No caso do analgésico, confesso, tive de voltar a olhar a página para verificar o seu nome. Isto é, não dei qualquer relevo ao anúncio, mas tão só à forma insólita da sua colocação. Nunca comprarei o produto, pois não fixei o essencial da mensagem: o seu nome. E se a publicidade é para promover as vendas, não estou a ver a vantagem do anunciante gastar dinheiro num produto que ninguém se lembra do nome.

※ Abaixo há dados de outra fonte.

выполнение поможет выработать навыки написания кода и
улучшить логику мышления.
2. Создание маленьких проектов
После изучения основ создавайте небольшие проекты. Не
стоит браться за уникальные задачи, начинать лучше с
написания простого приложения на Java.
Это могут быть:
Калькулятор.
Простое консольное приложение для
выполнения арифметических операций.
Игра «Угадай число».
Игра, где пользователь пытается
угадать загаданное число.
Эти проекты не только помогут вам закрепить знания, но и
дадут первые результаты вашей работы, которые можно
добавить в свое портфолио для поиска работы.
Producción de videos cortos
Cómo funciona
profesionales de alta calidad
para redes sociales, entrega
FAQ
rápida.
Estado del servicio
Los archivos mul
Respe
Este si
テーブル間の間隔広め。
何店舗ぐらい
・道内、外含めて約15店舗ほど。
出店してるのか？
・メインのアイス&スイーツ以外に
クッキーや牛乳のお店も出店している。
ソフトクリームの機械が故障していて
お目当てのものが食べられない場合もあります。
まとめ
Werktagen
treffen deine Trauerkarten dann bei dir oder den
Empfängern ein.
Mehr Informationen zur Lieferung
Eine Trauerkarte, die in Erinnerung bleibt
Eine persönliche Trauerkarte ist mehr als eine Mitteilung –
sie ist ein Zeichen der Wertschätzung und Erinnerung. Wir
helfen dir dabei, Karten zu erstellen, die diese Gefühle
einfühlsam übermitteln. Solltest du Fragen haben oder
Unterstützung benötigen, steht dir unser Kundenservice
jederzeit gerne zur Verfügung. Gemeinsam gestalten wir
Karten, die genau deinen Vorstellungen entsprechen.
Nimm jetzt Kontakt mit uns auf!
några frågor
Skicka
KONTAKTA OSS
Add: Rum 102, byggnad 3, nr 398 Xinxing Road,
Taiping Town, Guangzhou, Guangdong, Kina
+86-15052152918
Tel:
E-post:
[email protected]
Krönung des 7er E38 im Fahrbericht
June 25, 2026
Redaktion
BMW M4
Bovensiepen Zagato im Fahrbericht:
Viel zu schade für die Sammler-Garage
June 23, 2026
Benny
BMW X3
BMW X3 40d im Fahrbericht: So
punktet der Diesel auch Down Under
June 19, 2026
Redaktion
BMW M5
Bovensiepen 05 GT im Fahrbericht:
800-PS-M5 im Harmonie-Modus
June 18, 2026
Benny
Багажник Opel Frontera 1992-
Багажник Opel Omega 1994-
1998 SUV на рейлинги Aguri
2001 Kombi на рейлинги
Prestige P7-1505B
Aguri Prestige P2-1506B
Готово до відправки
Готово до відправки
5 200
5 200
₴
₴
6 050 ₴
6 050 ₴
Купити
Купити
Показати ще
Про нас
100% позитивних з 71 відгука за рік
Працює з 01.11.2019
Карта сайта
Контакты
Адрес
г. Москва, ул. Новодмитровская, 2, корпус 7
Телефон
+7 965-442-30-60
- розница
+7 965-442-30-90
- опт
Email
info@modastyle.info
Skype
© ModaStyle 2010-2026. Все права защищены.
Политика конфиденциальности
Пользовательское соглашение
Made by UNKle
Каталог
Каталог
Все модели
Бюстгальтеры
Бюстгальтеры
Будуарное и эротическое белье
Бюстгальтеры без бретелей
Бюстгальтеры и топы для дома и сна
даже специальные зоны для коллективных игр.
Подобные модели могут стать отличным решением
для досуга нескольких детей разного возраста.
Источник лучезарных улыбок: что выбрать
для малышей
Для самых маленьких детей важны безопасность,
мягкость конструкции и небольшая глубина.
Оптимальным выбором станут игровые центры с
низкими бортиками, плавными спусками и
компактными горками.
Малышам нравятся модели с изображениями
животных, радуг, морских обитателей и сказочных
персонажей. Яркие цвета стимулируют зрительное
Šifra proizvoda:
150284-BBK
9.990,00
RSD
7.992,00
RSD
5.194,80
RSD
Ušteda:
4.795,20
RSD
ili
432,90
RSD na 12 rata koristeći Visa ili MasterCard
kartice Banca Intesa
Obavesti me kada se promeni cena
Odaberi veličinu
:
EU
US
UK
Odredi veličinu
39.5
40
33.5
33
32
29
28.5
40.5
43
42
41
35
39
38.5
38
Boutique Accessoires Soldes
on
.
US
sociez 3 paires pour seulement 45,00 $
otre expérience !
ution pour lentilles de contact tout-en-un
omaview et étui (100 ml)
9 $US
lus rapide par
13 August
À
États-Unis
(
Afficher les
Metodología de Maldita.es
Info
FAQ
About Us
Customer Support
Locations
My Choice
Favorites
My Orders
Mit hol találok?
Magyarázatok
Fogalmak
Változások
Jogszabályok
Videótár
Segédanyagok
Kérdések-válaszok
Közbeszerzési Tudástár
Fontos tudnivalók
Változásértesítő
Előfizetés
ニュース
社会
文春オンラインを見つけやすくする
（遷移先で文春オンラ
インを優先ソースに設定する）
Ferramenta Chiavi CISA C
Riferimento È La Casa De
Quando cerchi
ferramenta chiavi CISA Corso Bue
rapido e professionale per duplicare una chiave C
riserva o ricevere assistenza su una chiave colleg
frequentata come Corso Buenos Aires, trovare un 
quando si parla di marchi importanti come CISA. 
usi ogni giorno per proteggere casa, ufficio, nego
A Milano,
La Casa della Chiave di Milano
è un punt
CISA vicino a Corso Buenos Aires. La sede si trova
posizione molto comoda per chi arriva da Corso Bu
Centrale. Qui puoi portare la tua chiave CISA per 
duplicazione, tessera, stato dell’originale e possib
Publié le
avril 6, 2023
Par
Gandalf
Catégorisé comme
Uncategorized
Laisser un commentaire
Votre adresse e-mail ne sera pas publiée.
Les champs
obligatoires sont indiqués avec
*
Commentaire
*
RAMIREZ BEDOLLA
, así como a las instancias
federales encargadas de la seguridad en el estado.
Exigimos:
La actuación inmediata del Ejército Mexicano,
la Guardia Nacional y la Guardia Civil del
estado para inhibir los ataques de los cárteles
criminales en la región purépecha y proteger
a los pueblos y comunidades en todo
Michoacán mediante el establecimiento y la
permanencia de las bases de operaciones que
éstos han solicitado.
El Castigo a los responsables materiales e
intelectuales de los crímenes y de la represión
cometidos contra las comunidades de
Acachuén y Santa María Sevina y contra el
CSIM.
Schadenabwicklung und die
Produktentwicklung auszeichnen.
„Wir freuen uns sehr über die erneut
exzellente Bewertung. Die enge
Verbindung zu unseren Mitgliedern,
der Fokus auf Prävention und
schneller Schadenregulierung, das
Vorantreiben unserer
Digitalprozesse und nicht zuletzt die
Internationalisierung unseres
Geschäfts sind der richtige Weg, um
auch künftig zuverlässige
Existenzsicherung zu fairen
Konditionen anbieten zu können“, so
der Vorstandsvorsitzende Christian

Observação: confesso que estou a ficar endoutrinado pelo livro dos Ries (Al e Laura), A queda da publicidade e a ascensão das relações públicas.

1 comentário:

Anónimo disse...

Mais uma vez, sua Excelência, a publicidade, é sobreposta a tudo, até ao respeito que o jornal "PÚBLICO" deve àqueles sobre quem escreve (no caso, José Afonso). Não acredito, mesmo correndo o risco de ser "perversa", que a inserção da publicidade àquela coisa, no meio da matéria sobre o cantor, tenha sido inocente. O jornal serviu-se do facto de sabermos que José Afonso teve, nos últimos tempos de vida, crises bastantes dolorosas (lembro-me do último espectáculo no Coliseu de Lisboa, em que era indisfarçável o seu mal-estar), para nos levar a ler a publicidade, encimando-a com um título que considero vergonhoso e abusivo.
Fiquei ainda mais indignada, embora, após o que se passou com o "post it", já fosse de esperar quase tudo, mas nunca um abuso desrespeitoso como este.